As stated by others, the hydrocracker back-end specifications should be set by contaminants, reliable and reproducible distillation points (i.e., 95%) and methods (simulated distillation or D1160), and impact to polynuclear aromatic (PNA) formation. The refiner should monitor not only blended feed qualities, but also individual feed stream qualities. Monitoring only the blended feed can cause critical contaminants or poor fractionation to be masked or hidden. For example, many hydrocracker units monitor Conradson carbon in the last 10% of the distillation on streams to properly understand the Conradson carbon content, as monitoring Conradson carbon on the bulk stream can dilute the content.

Understanding the distribution of contaminants across the boiling range will influence how the back-end distillation target is set for a given feedstock. The following charts provide some typical examples of how Conradson carbon and vanadium are distributed for different benchmark crudes, based on KBC’s Petro-SIM simulation tool.

 

 

The recommended practice for setting back-end specifications for hydrocracker feed is to use a combination of predictive tools and simulations, such as Linear Program and kinetic model within a process simulator, along with proactive unit monitoring. The tools can help optimize the stream routings and cutpoints to achieve a refinery profitability and operability target, whereas unit monitoring can validate the predicted performance and provide feedback into the analysis, as well as allow for fine tuning of targets against evolving facility and unit limitations.
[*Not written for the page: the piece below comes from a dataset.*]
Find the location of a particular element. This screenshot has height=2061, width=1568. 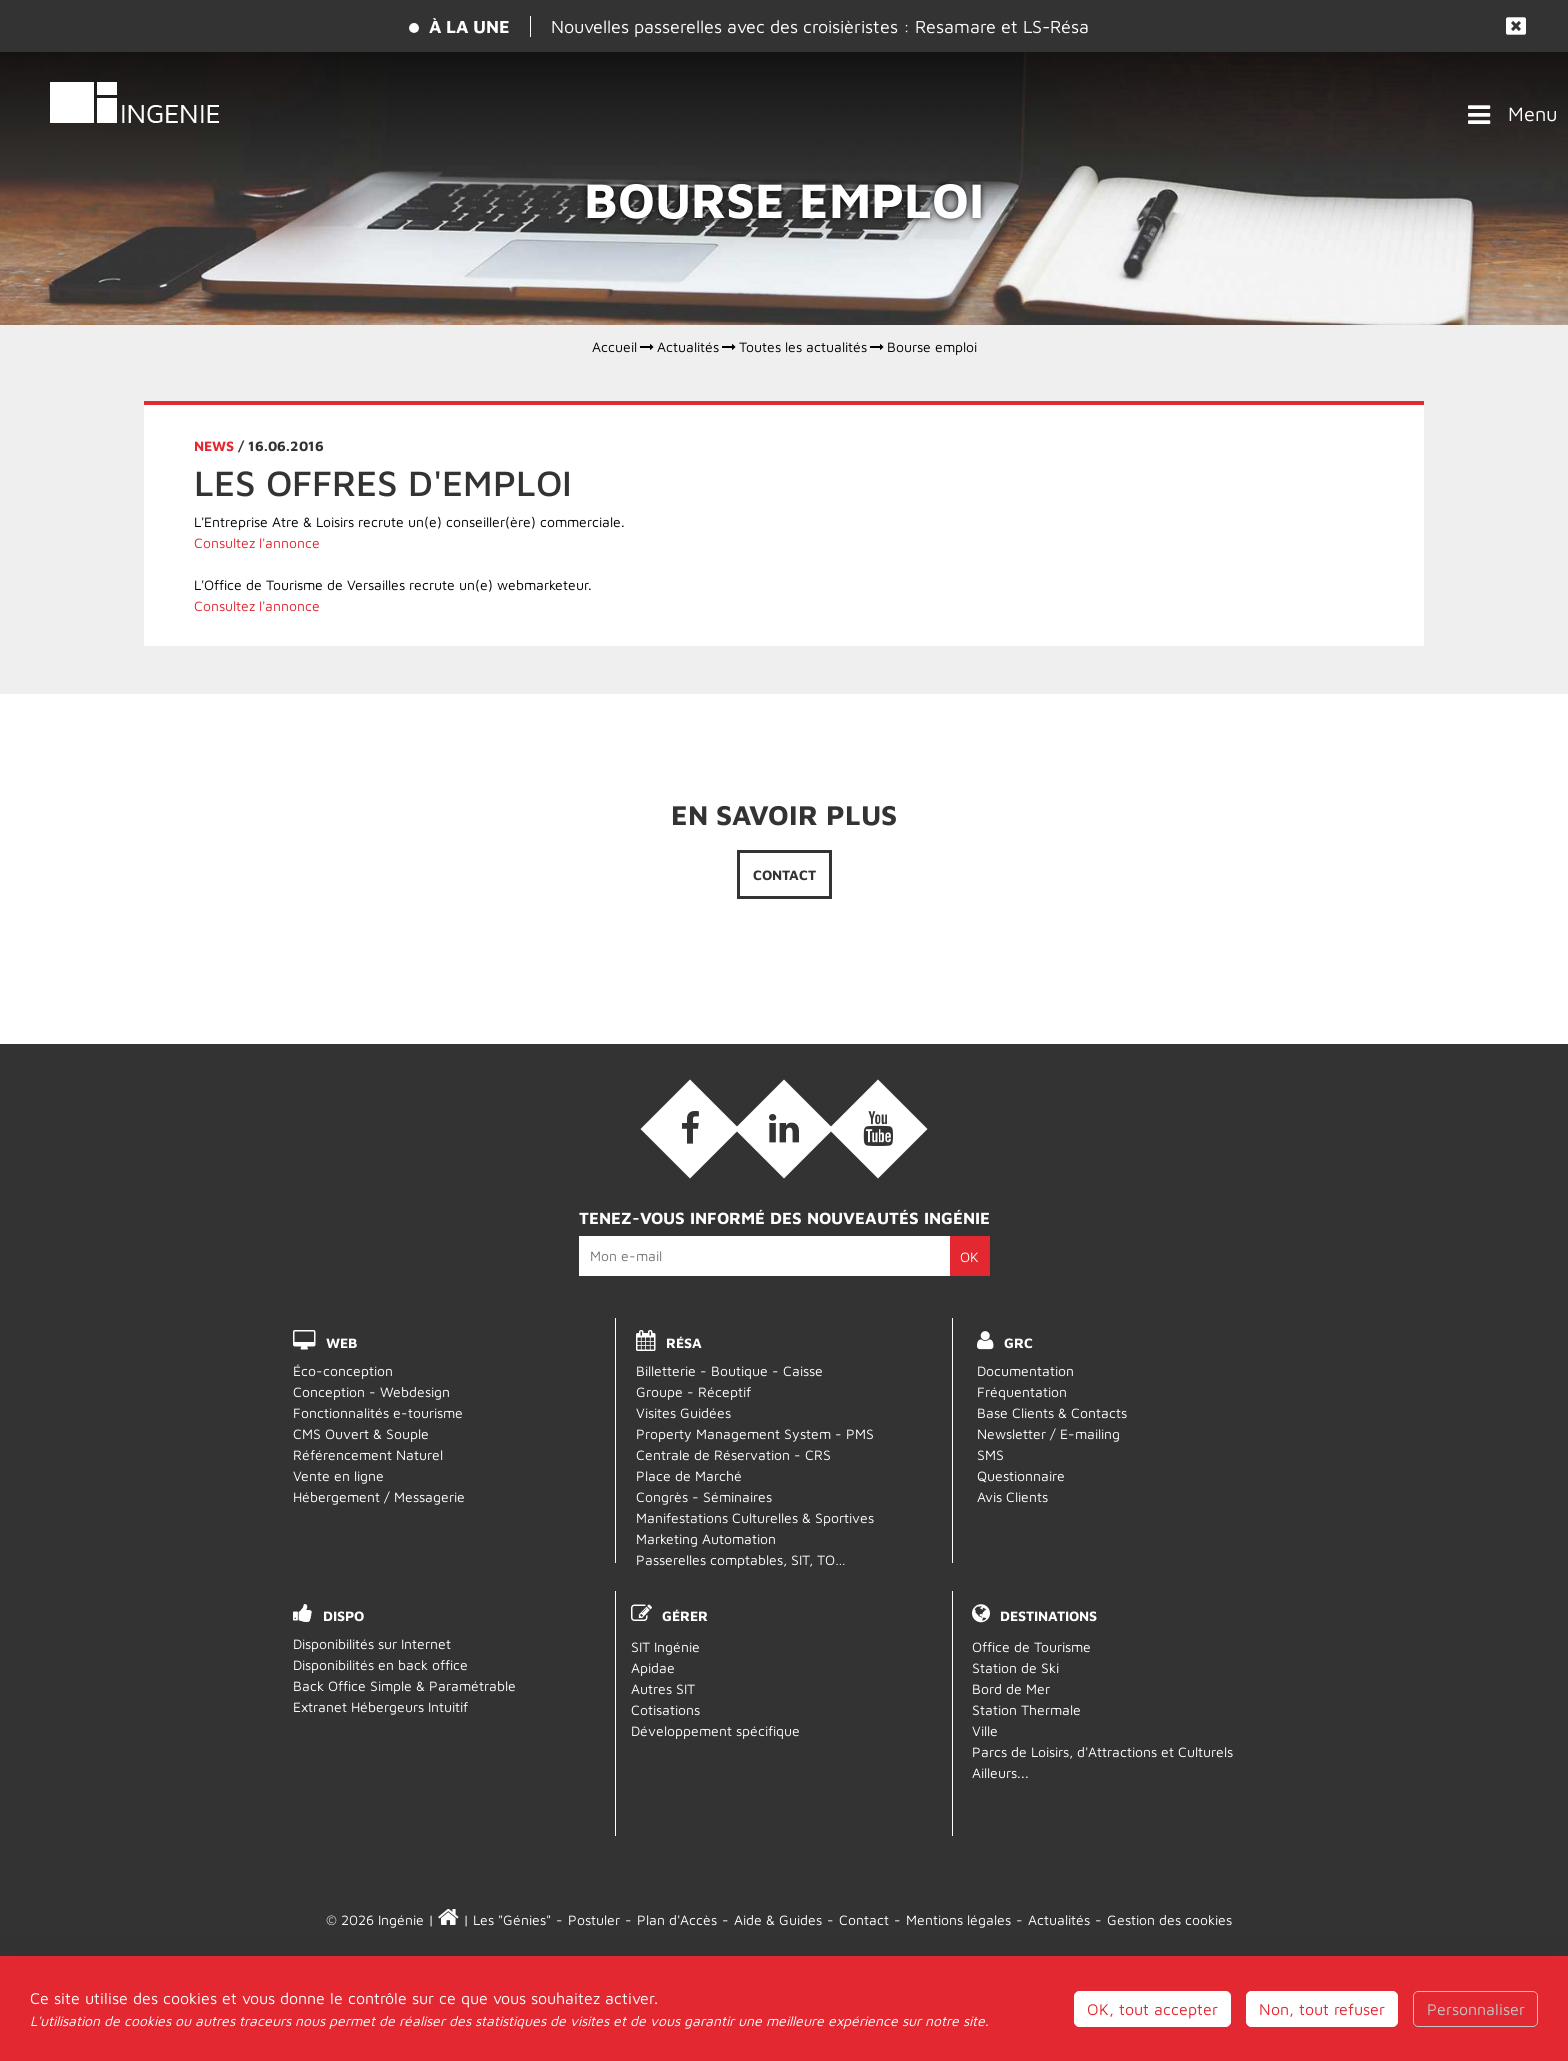

Questionnaire is located at coordinates (1021, 1475).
The bottom line is that increasing the back-end distillation of hydrocracker feed will negatively impact the unit operation and cycle length, but the economic benefit must outweigh the penalty. Technical and economic analysis on the specific unit, refinery configuration, and market condition are required to make the proper decision.

 

SUBHASH SINGHAL (Kuwait National Petroleum Company)

The endpoint of the feed is fixed by the cycle length that the refiner intends to achieve. The higher the endpoint, the more coke on catalyst and the more PNA in feed to the second-stage which may result in exchangers fouling up and catalyst deactivating in the second stage. I have seen HCU operating in diesel mode with feed endpoint of 1020°F and cycle length of two years.